OpenCL* for CPU
Ask questions and share information on Intel® SDK for OpenCL™ Applications and OpenCL™ implementations for Intel® CPU
This forum covers OpenCL* for CPU only. OpenCL* for GPU questions can be asked in the GPU Compute Software forum. Intel® FPGA SDK for OpenCL™ questions can be ask in the FPGA Intel® High Level Design forum.
1663 Discussions

which one to use clEnqueueWriteBuffer or clEnqueueMapBuffer ?

Hello all,
Can you pls suggest me how do I proceed after this.
[cpp]cl_image_format image; // set the image data type being used and the order image.image_channel_data_type = CL_FLOAT; image.image_channel_order = CL_RGBA; cl_mem srcimg, dstimg; // Create the 2D image and the destination buffer. srcimg = clCreateImage2D(context,CL_MEM_READ_ONLY | CL_MEM_COPY_HOST_PTR, ℑ, 4, 4, sizeof(cl_float4)*4, input_data, &error); dstimg = clCreateBuffer(context, CL_MEM_READ_WRITE | CL_MEM_USE_HOST_PTR, sizeof(cl_float4)*4*4, output_data, &error);[/cpp]
Just for convenience I have taken a float array for input image of size 4x4. Assume that "input_data" is not NULL. output_data is of type float*. I haven't allocated any memory to this. I guess I should allocate memory for this using malloc. Correct me if I am wrong.
Should I useclEnqueueWriteBuffer or clEnqueueMapBuffer after these above statements. Pls explain..
0 Kudos
2 Replies
Yes, you need to allocate memory for output_data.

With clEnqueueWriteBuffer you are enqueing a command to write to a cl_mem buffer object from host memory. You would use clEnqueueMapBuffer() to map a region of a cl_mem object into the host memory. Once you are done executingthe kernel you can use clEnqueueUnMapBuffer() call to unmap the mapped region.

So at this point you need to set your kernel arguments, enqueue the kernel, map the output buffer, execute the kernel, and unmap the output buffer.


Thanks for such a succinct reply. I will try it out.

I have one more query. Say now I used the CL_MEM_USE_HOST_PTR in creating the 2D image, so this will copy nothing to the device, instead the GPU will take themapped memory fromclEnqueueMapBuffer, do the processing and we can writethe resultsto some other location.
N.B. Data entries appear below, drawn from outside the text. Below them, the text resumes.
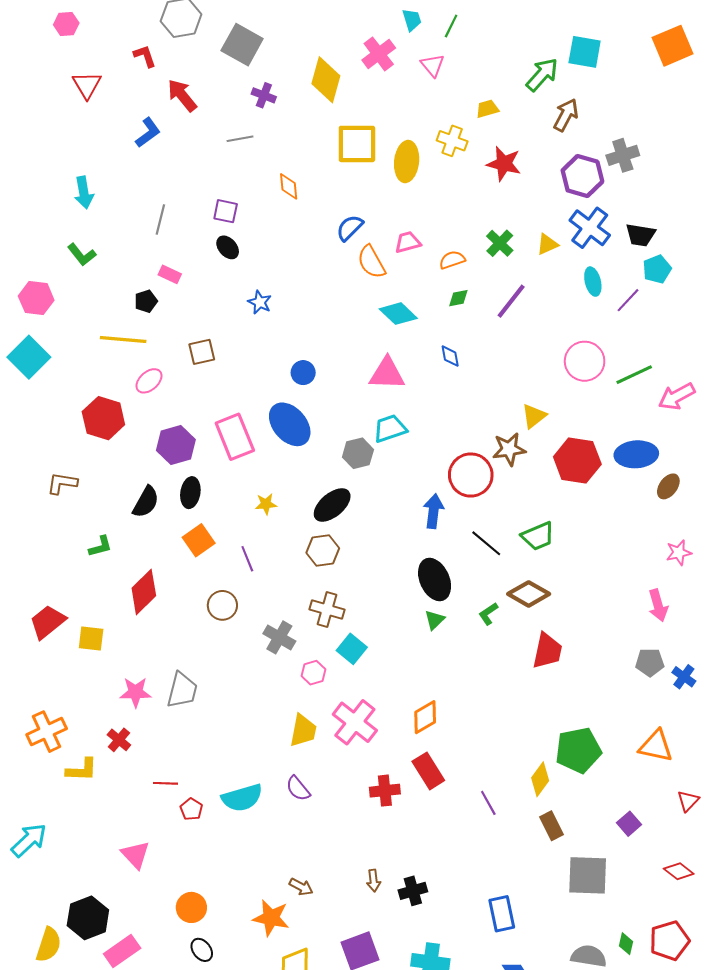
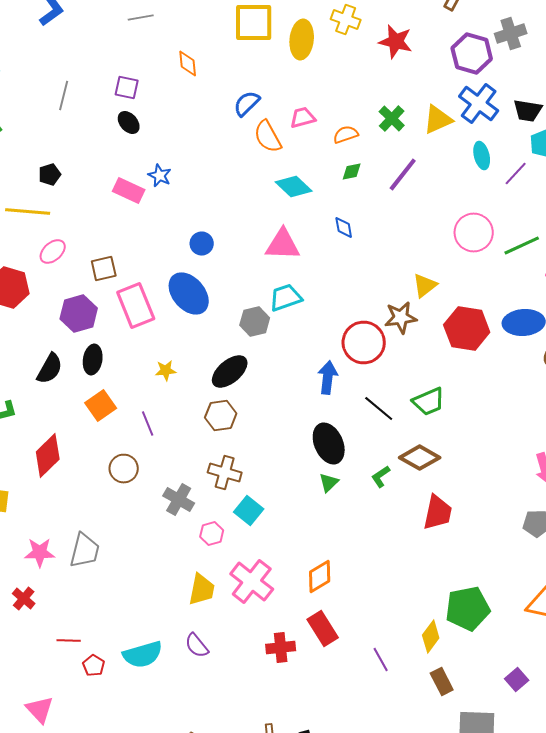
yellow triangle: (547, 244) -> (438, 120), size x1.4
pink rectangle: (170, 274) -> (129, 190), moved, size x1.4
brown square: (202, 352) -> (104, 268), moved

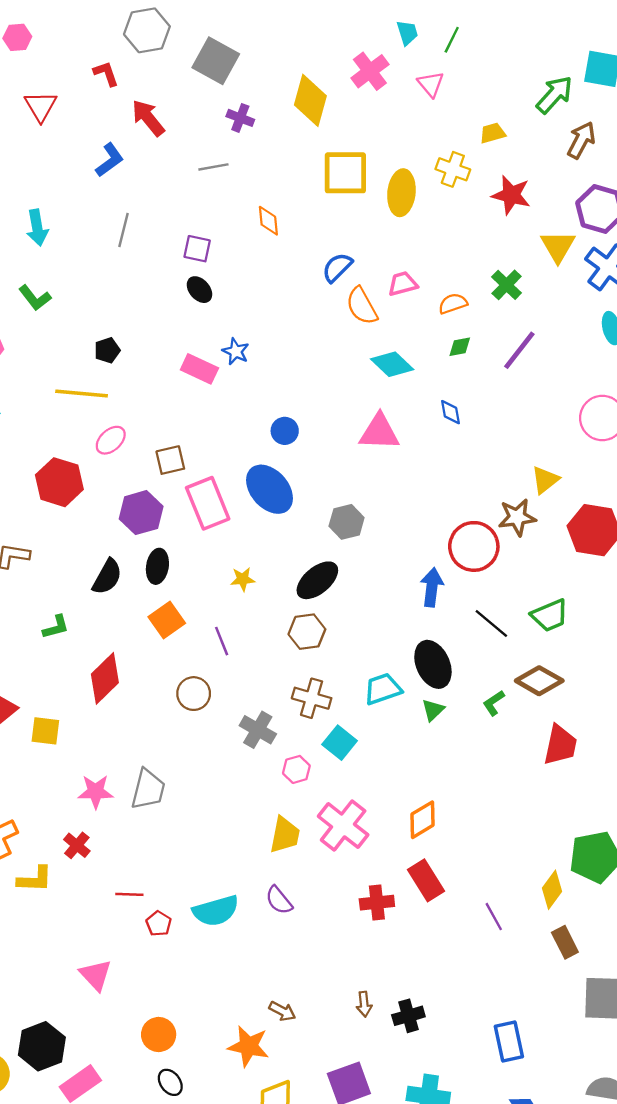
gray line: (64, 96) -> (124, 230), moved
yellow triangle: (438, 120) -> (558, 246), moved, turned -36
cyan trapezoid: (286, 298) -> (383, 689), moved

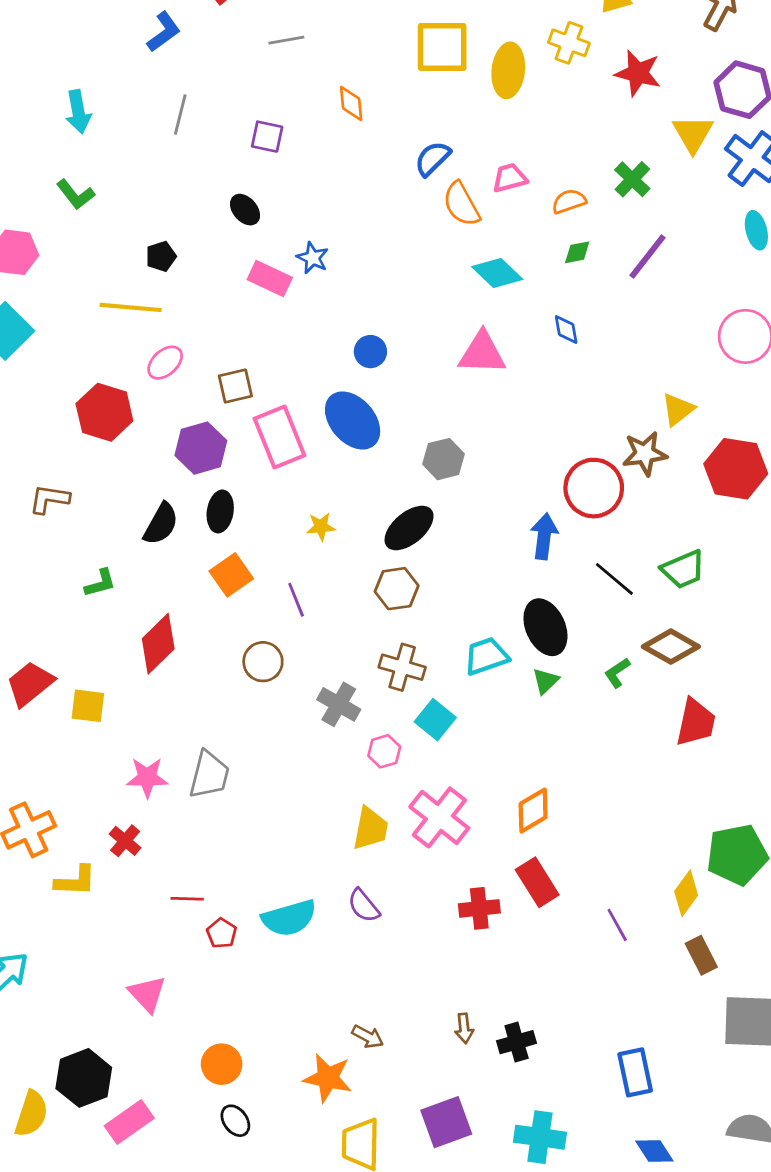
black ellipse: (199, 290) -> (245, 210), moved

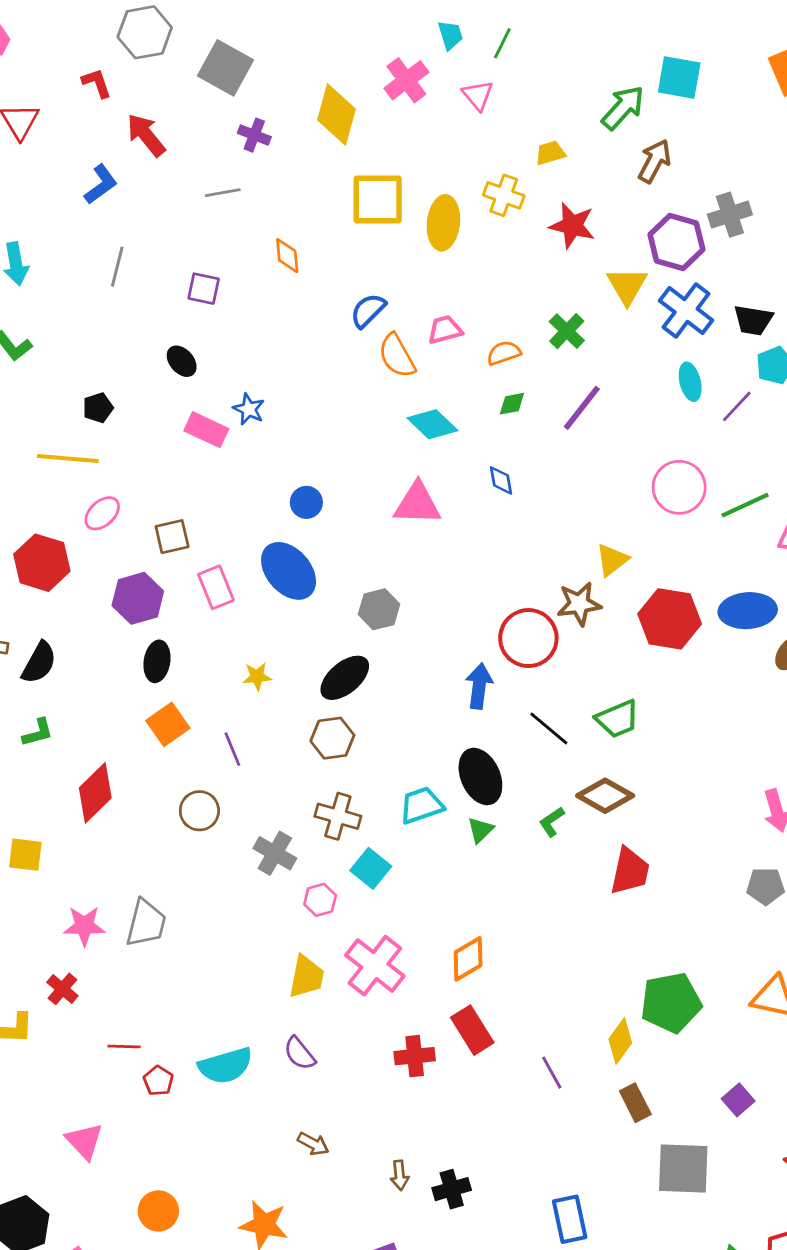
pink rectangle: (279, 437) -> (216, 587), size x0.7
black semicircle: (161, 524) -> (39, 663), moved
brown arrow: (368, 1037) -> (313, 1144), moved

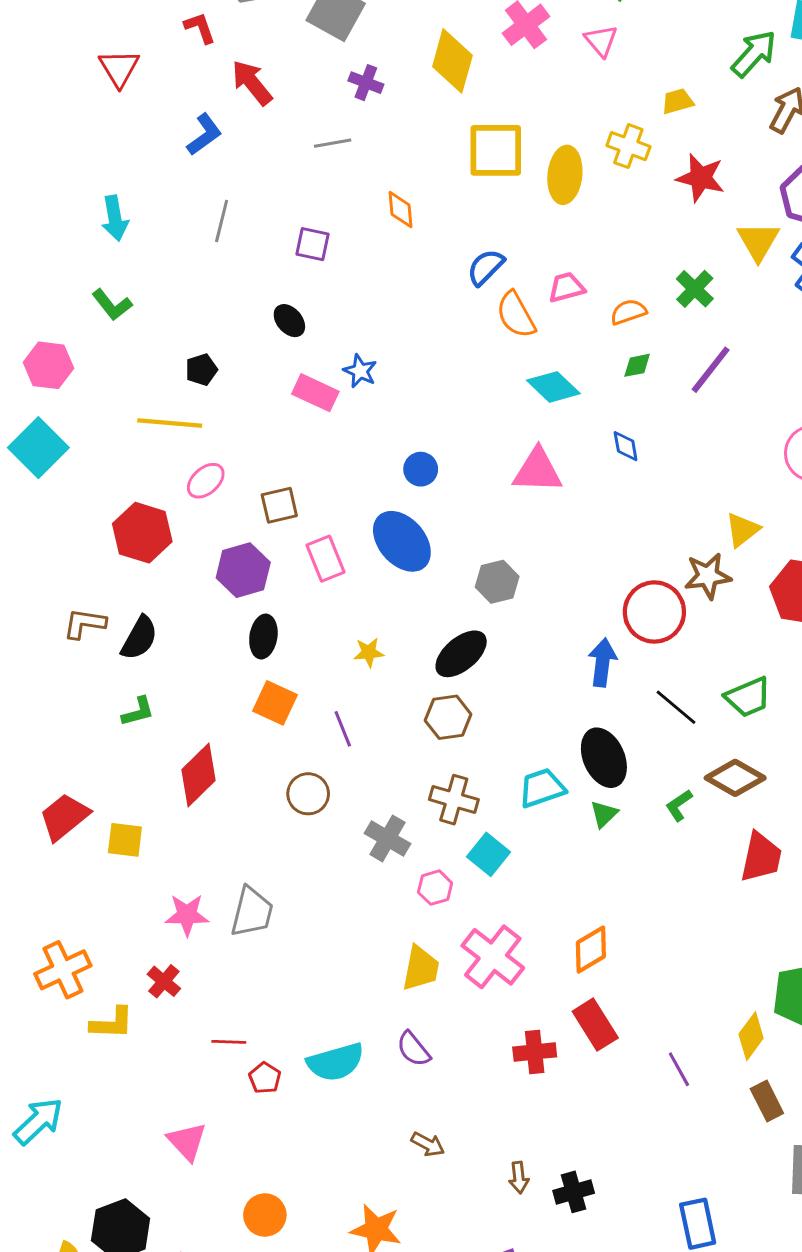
orange square: (168, 724) -> (275, 703), turned -30

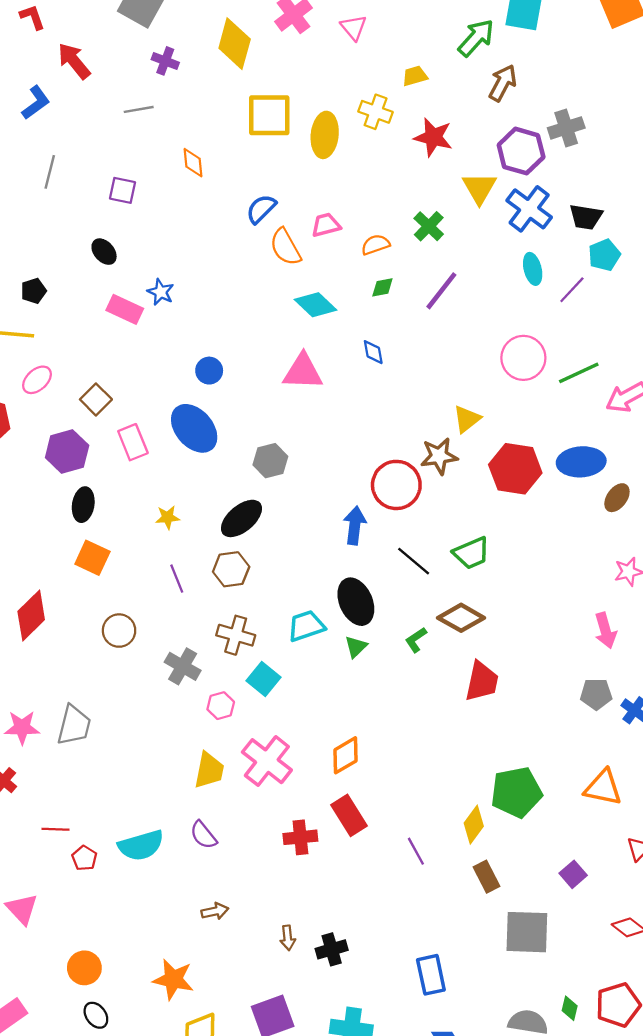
brown square: (279, 505) -> (96, 399), turned -32
purple line: (343, 729) -> (177, 579), moved
brown arrow: (428, 1144) -> (215, 911), turned -40

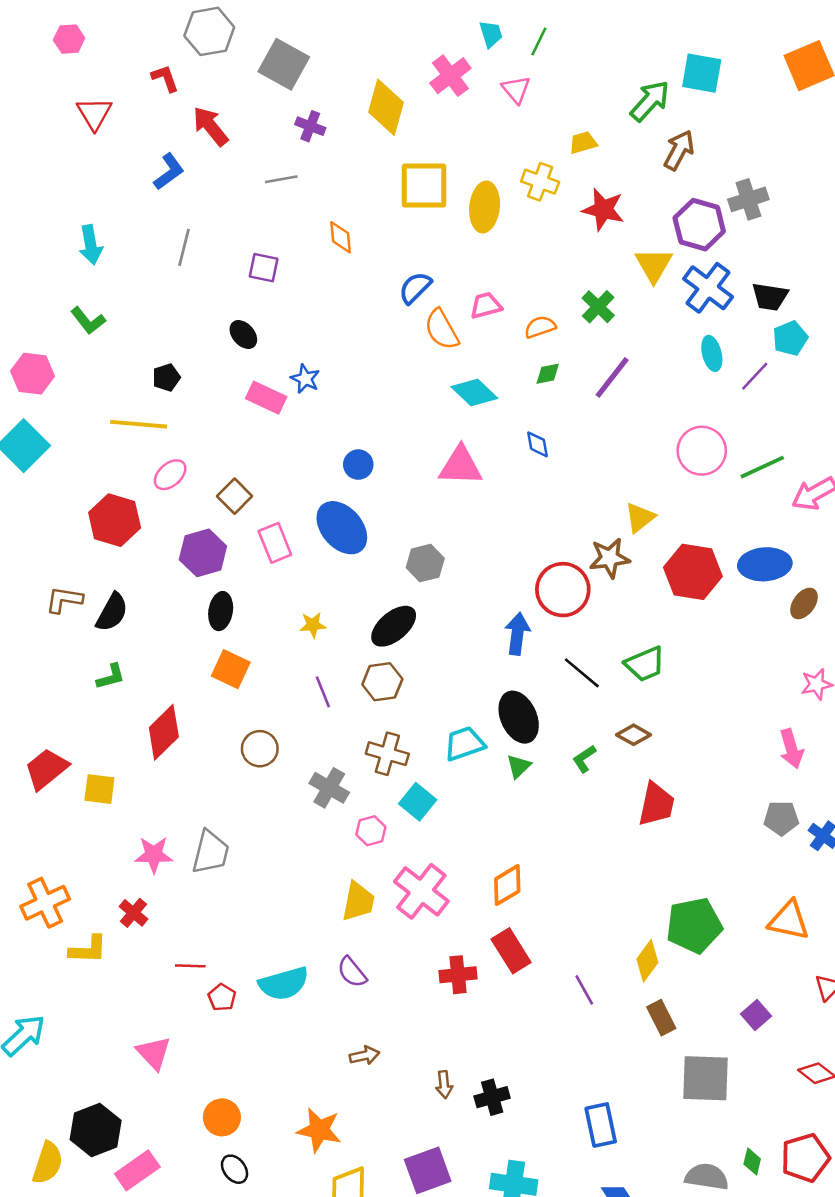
brown diamond: (461, 618) -> (634, 735), size x0.7

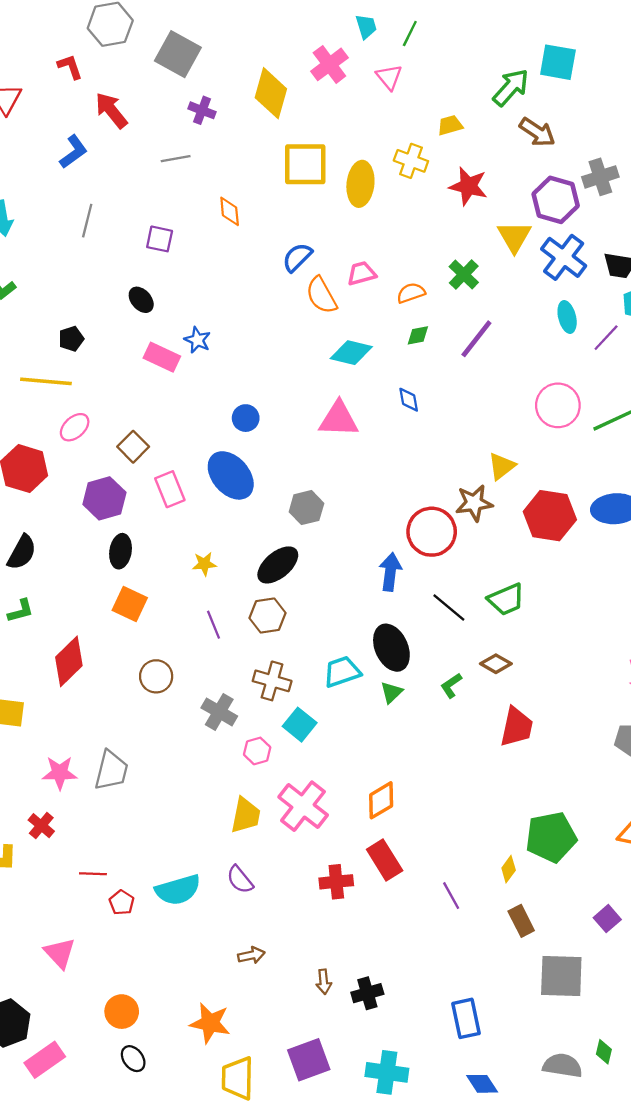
brown arrow: (679, 150) -> (537, 132), turned 96
cyan diamond: (474, 393) -> (351, 353), turned -30
yellow diamond: (647, 961) -> (509, 869), size x0.7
On the other hand if I use the CL_MEM_COPY_HOST_PTR, it will create a copy of the data pointed to by host ptr on the device(I guess it will create a separatecopy not just caching). Now the processing will be done on the data that was copied to the device and then again the results are copied to host. I hope I am correct so far.
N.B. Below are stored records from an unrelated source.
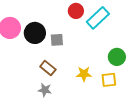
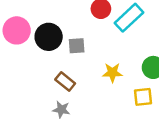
yellow star: (84, 74) -> (112, 73), moved

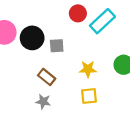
yellow square: (143, 97) -> (89, 96), moved

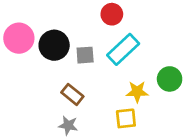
cyan rectangle: (102, 21) -> (123, 49), moved
yellow star: (88, 69) -> (137, 92), moved

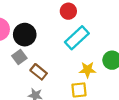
gray square: (85, 55) -> (19, 57), moved, turned -32

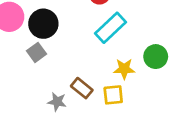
brown rectangle: (39, 72) -> (82, 88), moved

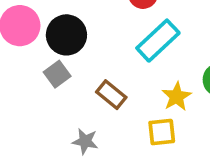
yellow star: (124, 69) -> (177, 97), turned -30
brown rectangle: (82, 88) -> (111, 95), moved

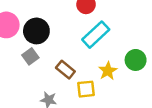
yellow square: (162, 132) -> (86, 89), moved

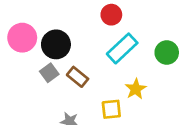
green circle: (136, 60) -> (167, 53), moved
brown rectangle: (65, 70) -> (78, 77), moved

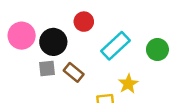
red circle: (111, 15) -> (84, 22), moved
gray square: (49, 73) -> (47, 69), turned 30

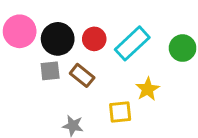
red circle: (84, 22) -> (94, 39), moved

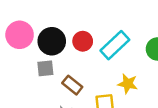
brown rectangle: (82, 75) -> (72, 85), moved
yellow star: (148, 89) -> (128, 84), turned -30

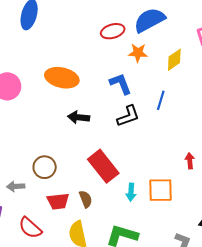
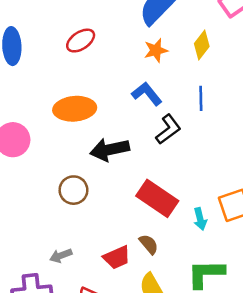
red ellipse: (113, 31) -> (81, 41), moved
black arrow: (79, 117) -> (110, 150), size x1.4
brown circle: (45, 167) -> (73, 190), moved

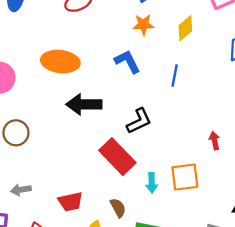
black L-shape: (168, 129) -> (139, 121), moved
brown circle: (73, 190) -> (16, 133), moved
brown semicircle: (149, 244) -> (118, 208), moved

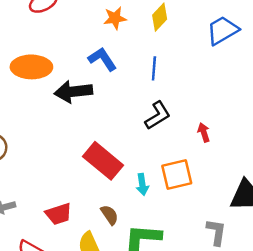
black arrow: (84, 104) -> (73, 92), moved
black L-shape: (139, 121) -> (158, 115), moved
How about this.. Its just out of mycuriosity that I want to do it this way.I will use the CL_MEM_USE_HOST_PTR and now even though the device can access the host memory, I want the GPU kernel to create a separate copy onto the device(not using the COPY_HOST_PTR because this is again done in the host itself).How can this be done??